- First tankōbon volume cover

燃えよ剣
- Genre: Historical fantasy
- Written by: Ryōtarō Shiba; Emeru Komatsu [ja];
- Illustrated by: Yoshiki Kanata
- Published by: Shinchosha
- Imprint: Bunch Comics
- Magazine: Monthly Comic Bunch (October 2021 – March 2024); Comic Bunch Kai (May 2024 – present);
- Original run: October 21, 2021 – present
- Volumes: 5 (List of volumes)
- Anime and manga portal

= Moeyo Ken (manga) =

Japanese manga series

Moeyo Ken (燃えよ剣) is a Japanese manga series adapted from the novel of the same name by Ryōtarō Shiba. The manga written by Emeru Komatsu and illustrated by Yoshiki Kanata, it started serialization in Shinchosha's seinen manga magazine Monthly Comic Bunch in October 2021. After the magazine's ended its final issue in March 2024, Moeyo Ken was transferred to the renewed Comic Bunch Kai, where it has been serialized since May 2024, with its chapters collected in three tankōbon volumes as of August 2023.

==Plot==
The story is set in the turbulent final years of the Tokugawa shogunate and chronicles Hijikata Toshizō's journey from a young swordsman in the Tama region to a prominent leader of the Shinsengumi

Born in the Tama region of Musashi Province as the son of a farmer, Hijikata grows up with a strong desire to become a samurai despite his low social status. Known for his rebellious personality and skill with the sword, he eventually meets Kondō Isami and Okita Sōji, with whom he shares a connection through martial arts and a belief in the samurai ideal.

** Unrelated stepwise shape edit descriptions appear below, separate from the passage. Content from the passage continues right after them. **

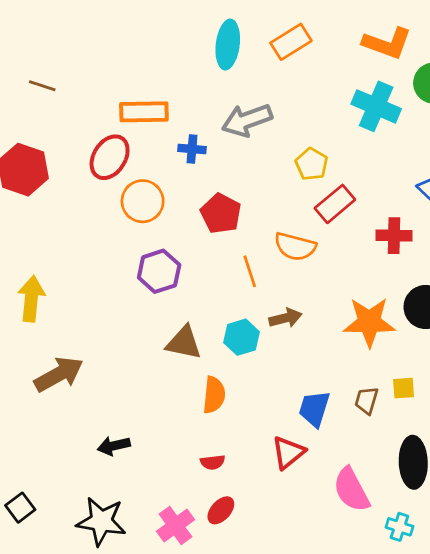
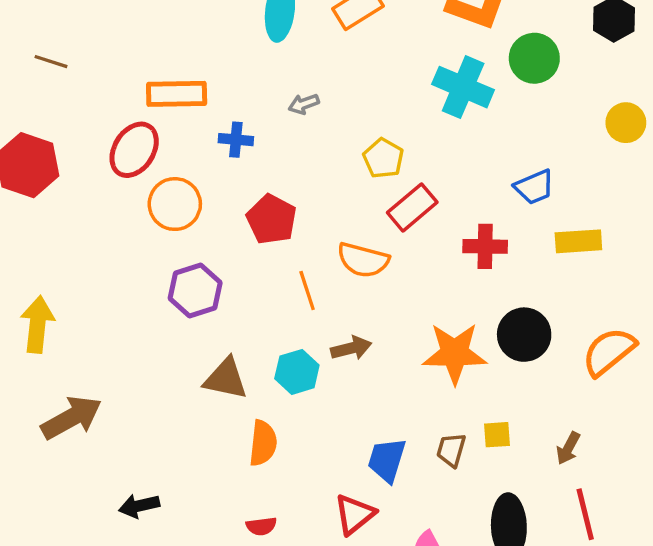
gray arrow: (247, 120) -> (304, 104), size x0.5

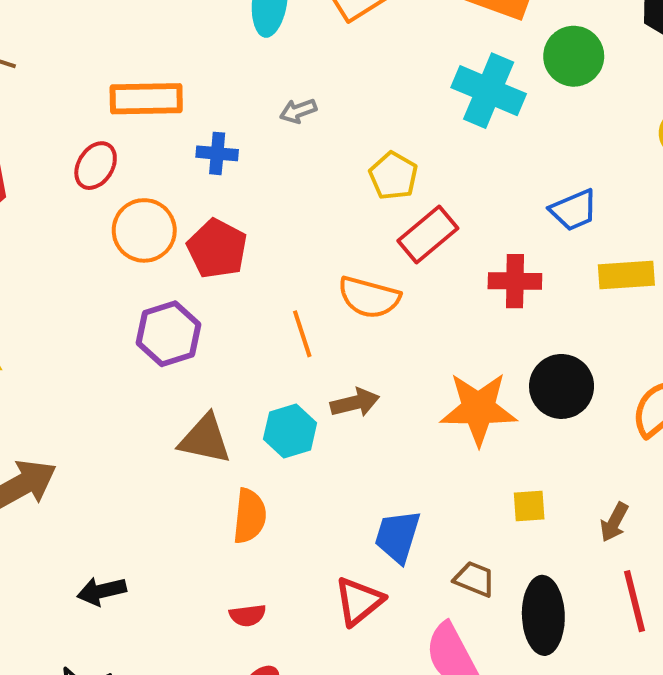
red ellipse: (134, 150) -> (96, 166), size x0.7
red pentagon: (271, 219) -> (217, 249), moved
brown trapezoid: (451, 450) -> (474, 579), moved, turned 96

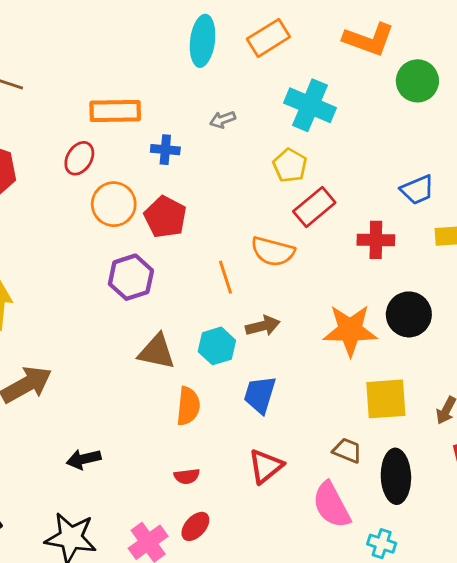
cyan cross: (489, 91) -> (310, 105), moved
yellow square: (529, 506) -> (386, 399), size x1.8
blue trapezoid: (397, 536) -> (260, 395), moved

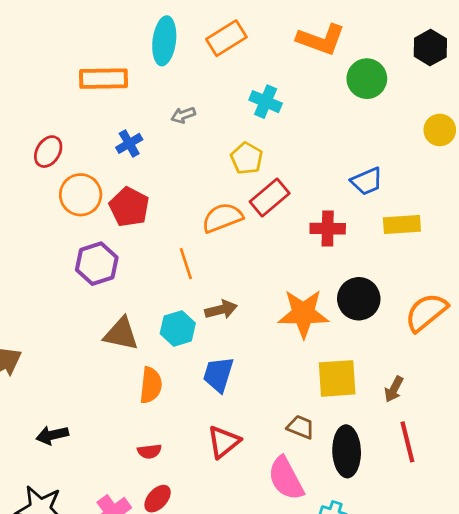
cyan cross: (310, 105) -> (266, 102), size x0.7
orange rectangle: (115, 111) -> (104, 79), moved
blue cross: (165, 150) -> (129, 143), turned -35
orange semicircle: (273, 251) -> (222, 218), moved, turned 144

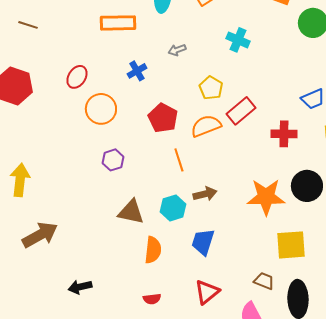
yellow pentagon: (247, 158) -> (211, 88), moved
red pentagon: (129, 207) -> (163, 118), moved
purple hexagon: (97, 264) -> (113, 160), size x0.7

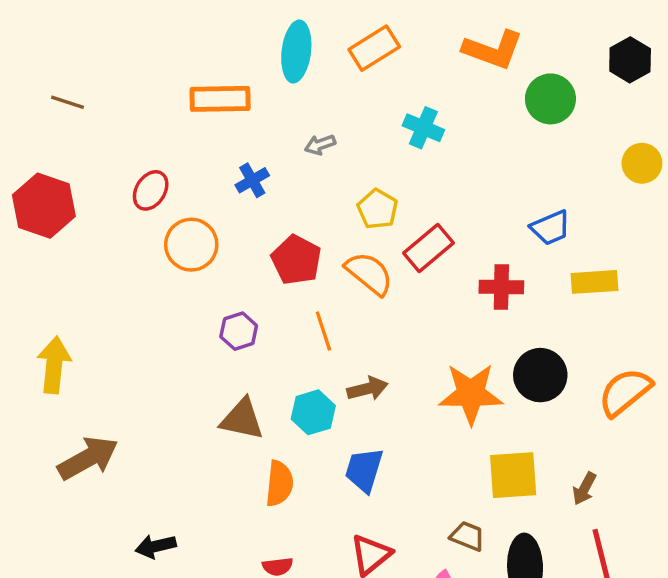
orange semicircle: (206, 126) -> (369, 273), turned 60
purple hexagon: (113, 160) -> (239, 331), moved

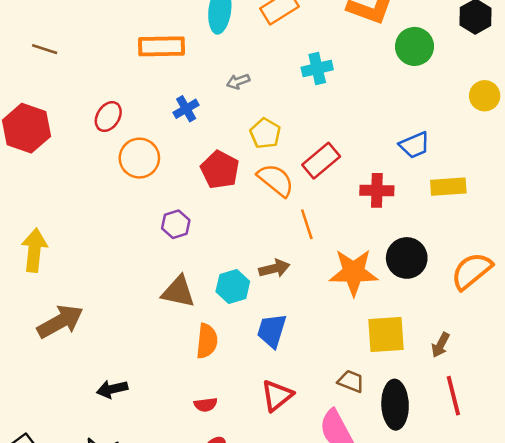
cyan cross: (423, 128) -> (317, 69), turned -36
yellow pentagon: (378, 209) -> (265, 133), moved
orange line: (323, 331) -> (307, 224), moved

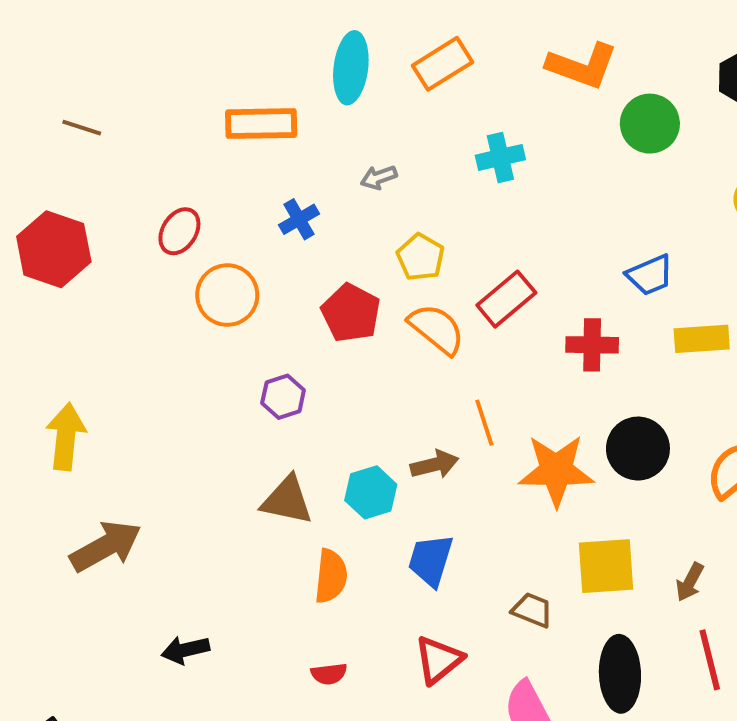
orange line: (307, 224) -> (484, 423), moved
brown trapezoid: (351, 381) -> (532, 610), moved

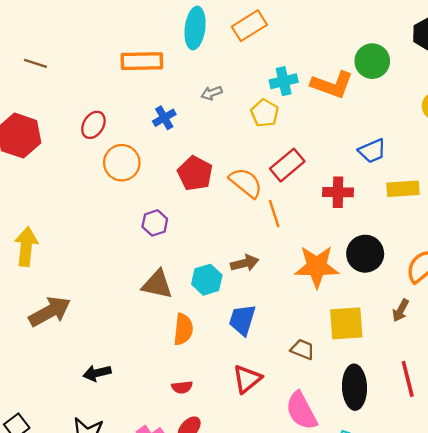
orange L-shape: (582, 66) -> (332, 85), moved
yellow pentagon: (421, 257) -> (265, 113), moved
orange line: (484, 423) -> (274, 213), moved
brown arrow: (690, 582) -> (401, 310), moved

As political unrest spreads throughout Japan, Hijikata and his companions travel to Kyoto and become involved in the formation of the Shinsengumi, a special police force serving the Tokugawa shogunate. Through strict discipline and decisive leadership, Hijikata helps transform the group into one of the most feared and respected organizations of the period.

As conflicts between supporters of the shogunate and imperial forces intensify, the Shinsengumi faces internal struggles, political changes, and a series of battles that mark the decline of the Tokugawa regime. Despite the collapse of the shogunate, Hijikata remains loyal to his comrades and continues fighting according to his own ideals.

The series portrays Hijikata's journey from a young swordsman seeking recognition to a legendary warrior, depicting his loyalty, ambition, and final struggles during the end of the samurai era.

==Publication==
Originally written by Ryōtarō Shiba based on his Moeyo Ken novel with a script by Emeru Komatsu and illustrated by Yoshiki Kanata, the manga started serialization in Shinchosha's seinen manga magazine Monthly Comic Bunch on October 21, 2021. After the magazine's ended its final issue on March 21, 2024, Moeyo Ken was transferred to the renewed Comic Bunch Kai, where it has been serialized since May 10, 2024. Shinchosha has collected its chapters into individual tankōbon volumes. The first volume was released on May 9, 2022. As of March 7, 2025, five volumes have been released.

===Volumes===

| No. | Release date | ISBN |
|---|---|---|
| 1 | May 9, 2022 | 978-4-10-772491-5 |
| 2 | December 8, 2022 | 978-4-10-772548-6 |
| 3 | August 8, 2023 | 978-4-10-772630-8 |
| 4 | March 7, 2025 | 978-4-10-772804-3 |
| 5 | March 7, 2025 | 978-4-10-772805-0 |

==Reception==
The series was acclaimed by many manga authors, such as Blade of the Immortals Hiroaki Samura and Record of Ragnaroks Shinya Umemura. Chiruran: Shinsengumi Requiems Eiji Hashimoto called the series "an immortal masterpiece", while Tsuwamonogataris Tadataka Hosokawa commented that the story of the series is full of sadness, weakness and conflict.